→ **Task directions**: Below are entries. Copy exactly the lines running from the line that holds "Поиск по библиотеке" to the line that holds "ciboulette21", with both ends included.

→ **Input**:

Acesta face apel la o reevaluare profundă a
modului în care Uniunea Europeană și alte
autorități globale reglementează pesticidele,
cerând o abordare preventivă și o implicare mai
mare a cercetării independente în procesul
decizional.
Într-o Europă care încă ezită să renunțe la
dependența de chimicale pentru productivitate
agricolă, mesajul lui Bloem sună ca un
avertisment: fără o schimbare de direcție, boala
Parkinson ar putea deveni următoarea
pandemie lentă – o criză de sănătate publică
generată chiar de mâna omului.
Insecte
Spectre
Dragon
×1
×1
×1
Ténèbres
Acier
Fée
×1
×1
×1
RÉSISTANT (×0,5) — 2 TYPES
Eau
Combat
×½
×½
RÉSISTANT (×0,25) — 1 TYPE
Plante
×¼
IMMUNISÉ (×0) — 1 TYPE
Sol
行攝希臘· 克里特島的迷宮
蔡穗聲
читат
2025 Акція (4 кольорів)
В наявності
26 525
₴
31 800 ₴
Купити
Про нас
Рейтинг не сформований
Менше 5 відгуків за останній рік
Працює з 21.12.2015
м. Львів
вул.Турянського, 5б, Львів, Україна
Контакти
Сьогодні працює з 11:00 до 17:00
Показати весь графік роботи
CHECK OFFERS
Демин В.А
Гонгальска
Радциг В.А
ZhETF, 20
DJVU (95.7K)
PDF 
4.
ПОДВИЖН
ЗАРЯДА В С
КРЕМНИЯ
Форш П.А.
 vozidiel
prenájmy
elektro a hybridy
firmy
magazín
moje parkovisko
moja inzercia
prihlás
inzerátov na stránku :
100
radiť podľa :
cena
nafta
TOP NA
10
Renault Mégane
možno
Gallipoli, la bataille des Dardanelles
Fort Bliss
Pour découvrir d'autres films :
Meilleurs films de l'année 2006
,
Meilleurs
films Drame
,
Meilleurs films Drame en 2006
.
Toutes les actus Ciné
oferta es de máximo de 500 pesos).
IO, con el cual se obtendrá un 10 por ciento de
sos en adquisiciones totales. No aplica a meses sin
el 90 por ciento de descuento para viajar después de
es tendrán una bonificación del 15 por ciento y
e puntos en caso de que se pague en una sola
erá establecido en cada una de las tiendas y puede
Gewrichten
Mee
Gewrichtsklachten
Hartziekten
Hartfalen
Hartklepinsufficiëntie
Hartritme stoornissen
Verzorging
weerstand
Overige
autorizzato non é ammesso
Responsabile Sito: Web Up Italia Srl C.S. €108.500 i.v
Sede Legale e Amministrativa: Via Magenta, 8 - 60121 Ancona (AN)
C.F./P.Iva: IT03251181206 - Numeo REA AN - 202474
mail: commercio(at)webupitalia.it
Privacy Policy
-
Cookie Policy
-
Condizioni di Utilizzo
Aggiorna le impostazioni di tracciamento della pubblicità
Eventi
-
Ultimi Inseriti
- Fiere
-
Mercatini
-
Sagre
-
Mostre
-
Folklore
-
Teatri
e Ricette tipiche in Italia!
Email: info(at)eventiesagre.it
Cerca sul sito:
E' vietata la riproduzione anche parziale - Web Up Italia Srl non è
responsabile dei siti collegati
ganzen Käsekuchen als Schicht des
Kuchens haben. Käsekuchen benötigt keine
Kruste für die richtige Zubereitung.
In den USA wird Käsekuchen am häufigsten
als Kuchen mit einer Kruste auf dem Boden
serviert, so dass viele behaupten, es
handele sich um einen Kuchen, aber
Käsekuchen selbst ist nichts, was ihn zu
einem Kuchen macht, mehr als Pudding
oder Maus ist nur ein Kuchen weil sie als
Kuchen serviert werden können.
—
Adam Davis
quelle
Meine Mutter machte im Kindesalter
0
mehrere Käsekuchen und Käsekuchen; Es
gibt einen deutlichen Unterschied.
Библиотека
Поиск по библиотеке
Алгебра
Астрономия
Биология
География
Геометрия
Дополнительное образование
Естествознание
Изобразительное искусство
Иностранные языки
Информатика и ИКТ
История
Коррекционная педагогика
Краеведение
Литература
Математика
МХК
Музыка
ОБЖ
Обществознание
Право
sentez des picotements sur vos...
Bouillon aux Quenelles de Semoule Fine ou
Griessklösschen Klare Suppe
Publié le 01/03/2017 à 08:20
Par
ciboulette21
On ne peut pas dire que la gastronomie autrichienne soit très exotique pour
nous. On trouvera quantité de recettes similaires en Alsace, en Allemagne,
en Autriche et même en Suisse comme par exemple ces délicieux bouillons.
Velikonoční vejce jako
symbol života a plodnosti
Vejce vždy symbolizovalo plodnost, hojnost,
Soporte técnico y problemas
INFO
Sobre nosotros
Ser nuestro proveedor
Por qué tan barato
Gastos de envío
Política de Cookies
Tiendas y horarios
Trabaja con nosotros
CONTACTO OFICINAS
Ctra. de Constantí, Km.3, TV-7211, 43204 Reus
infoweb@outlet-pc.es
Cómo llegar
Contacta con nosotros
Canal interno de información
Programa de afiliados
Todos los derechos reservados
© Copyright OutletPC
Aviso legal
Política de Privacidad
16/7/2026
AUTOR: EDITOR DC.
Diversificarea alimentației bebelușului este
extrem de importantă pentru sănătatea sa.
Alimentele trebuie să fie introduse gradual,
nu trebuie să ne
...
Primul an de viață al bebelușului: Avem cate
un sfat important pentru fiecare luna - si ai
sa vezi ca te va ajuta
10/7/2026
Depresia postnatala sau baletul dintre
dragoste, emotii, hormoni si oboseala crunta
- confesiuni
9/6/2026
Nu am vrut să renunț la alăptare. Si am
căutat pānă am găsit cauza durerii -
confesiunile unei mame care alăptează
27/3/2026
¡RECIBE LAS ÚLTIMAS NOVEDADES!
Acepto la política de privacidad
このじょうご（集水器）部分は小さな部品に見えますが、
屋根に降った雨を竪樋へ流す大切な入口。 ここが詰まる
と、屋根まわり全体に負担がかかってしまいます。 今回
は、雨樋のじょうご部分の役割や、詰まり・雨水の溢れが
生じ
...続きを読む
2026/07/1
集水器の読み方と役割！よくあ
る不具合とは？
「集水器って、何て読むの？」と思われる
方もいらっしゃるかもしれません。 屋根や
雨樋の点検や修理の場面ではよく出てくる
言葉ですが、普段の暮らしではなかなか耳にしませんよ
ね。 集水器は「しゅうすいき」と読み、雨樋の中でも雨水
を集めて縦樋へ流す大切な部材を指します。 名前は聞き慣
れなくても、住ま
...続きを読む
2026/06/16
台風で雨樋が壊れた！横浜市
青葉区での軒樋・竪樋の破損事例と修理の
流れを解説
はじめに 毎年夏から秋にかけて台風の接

→ **Answer to the problem**:
Поиск по библиотеке
Алгебра
Астрономия
Биология
География
Геометрия
Дополнительное образование
Естествознание
Изобразительное искусство
Иностранные языки
Информатика и ИКТ
История
Коррекционная педагогика
Краеведение
Литература
Математика
МХК
Музыка
ОБЖ
Обществознание
Право
sentez des picotements sur vos...
Bouillon aux Quenelles de Semoule Fine ou
Griessklösschen Klare Suppe
Publié le 01/03/2017 à 08:20
Par
ciboulette21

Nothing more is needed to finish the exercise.